Reply solely with the number of lines, in the records underneath, that include the word "Guinea".

Page images and extracted text
· · · · · · ·

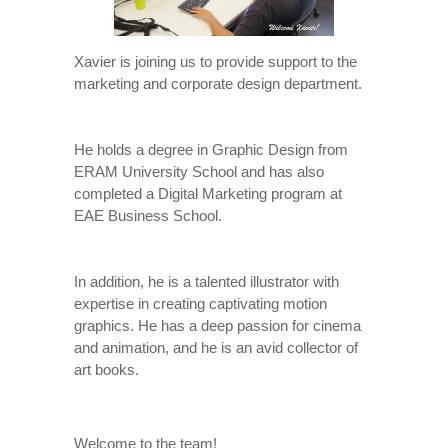
Xavier is joining us to provide support to the
marketing and corporate design department.
He holds a degree in Graphic Design from
ERAM University School and has also
completed a Digital Marketing program at
EAE Business School.
In addition, he is a talented illustrator with
expertise in creating captivating motion
graphics. He has a deep passion for cinema
and animation, and he is an avid collector of
art books.
Welcome to the team!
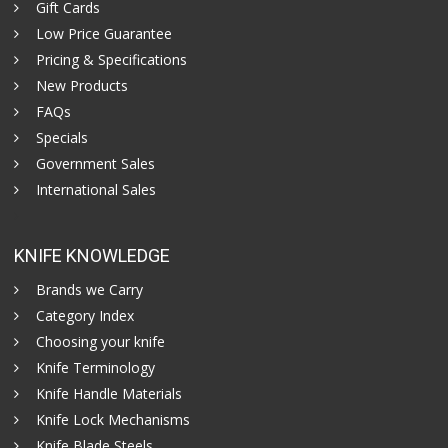
Gift Cards
Low Price Guarantee
Pricing & Specifications
New Products
FAQs
Specials
Government Sales
International Sales
KNIFE KNOWLEDGE
Brands we Carry
Category Index
Choosing your knife
Knife Terminology
Knife Handle Materials
Knife Lock Mechanisms
Knife Blade Steels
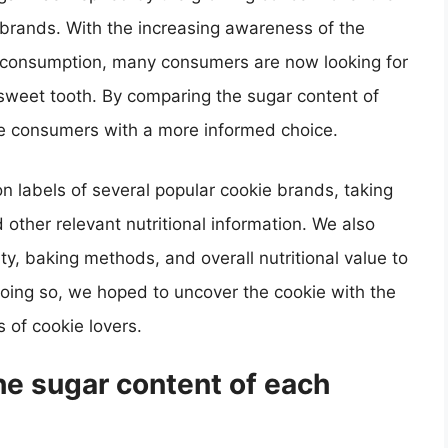
 brands. With the increasing awareness of the
r consumption, many consumers are now looking for
eir sweet tooth. By comparing the sugar content of
de consumers with a more informed choice.
on labels of several popular cookie brands, taking
 other relevant nutritional information. We also
ty, baking methods, and overall nutritional value to
ing so, we hoped to uncover the cookie with the
s of cookie lovers.
e sugar content of each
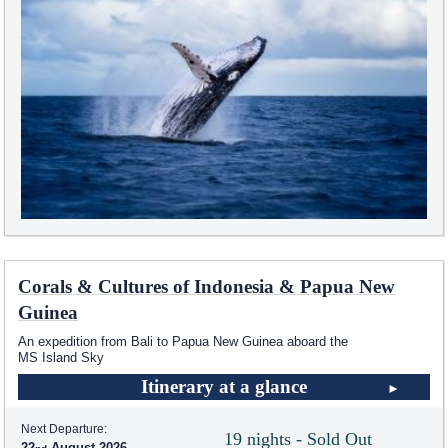
Corals & Cultures of Indonesia & Papua New
Guinea
An expedition from Bali to Papua New Guinea aboard the
MS Island Sky
Itinerary at a glance
Next Departure:
19 nights - Sold Out
22
August 2026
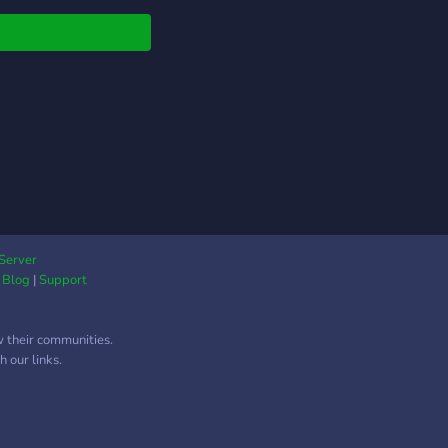
Server
|
Blog
|
Support
w their communities.
 our links.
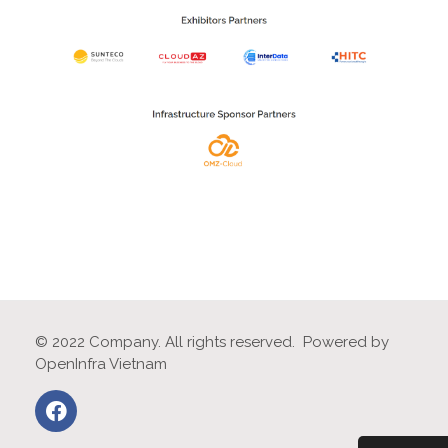
© 2022 Company. All rights reserved. Powered by
OpenInfra Vietnam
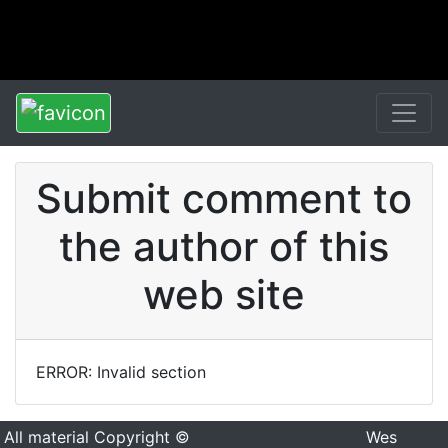
Submit comment to
the author of this
web site
ERROR: Invalid section
All material Copyright ©
Wes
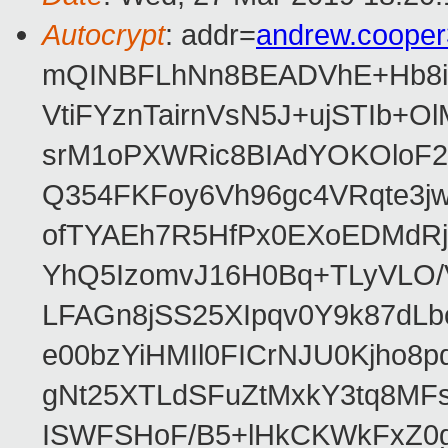
Autocrypt
: addr=
andrew.coope
mQINBFLhNn8BEADVhE+Hb8i0
VtiFYznTairnVsN5J+ujSTIb
srM1oPXWRic8BIAdYOKOloF23
Q354FKFoy6Vh96gc4VRqte3j
ofTYAEh7R5HfPx0EXoEDMdRj
YhQ5IzomvJ16H0Bq+TLyVLO
LFAGn8jSS25XIpqv0Y9k87dLb
e00bzYiHMIl0FICrNJU0Kjho
gNt25XTLdSFuZtMxkY3tq8MF
ISWFSHoF/B5+lHkCKWkFxZ0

· · · · · · ·

- Your response:
2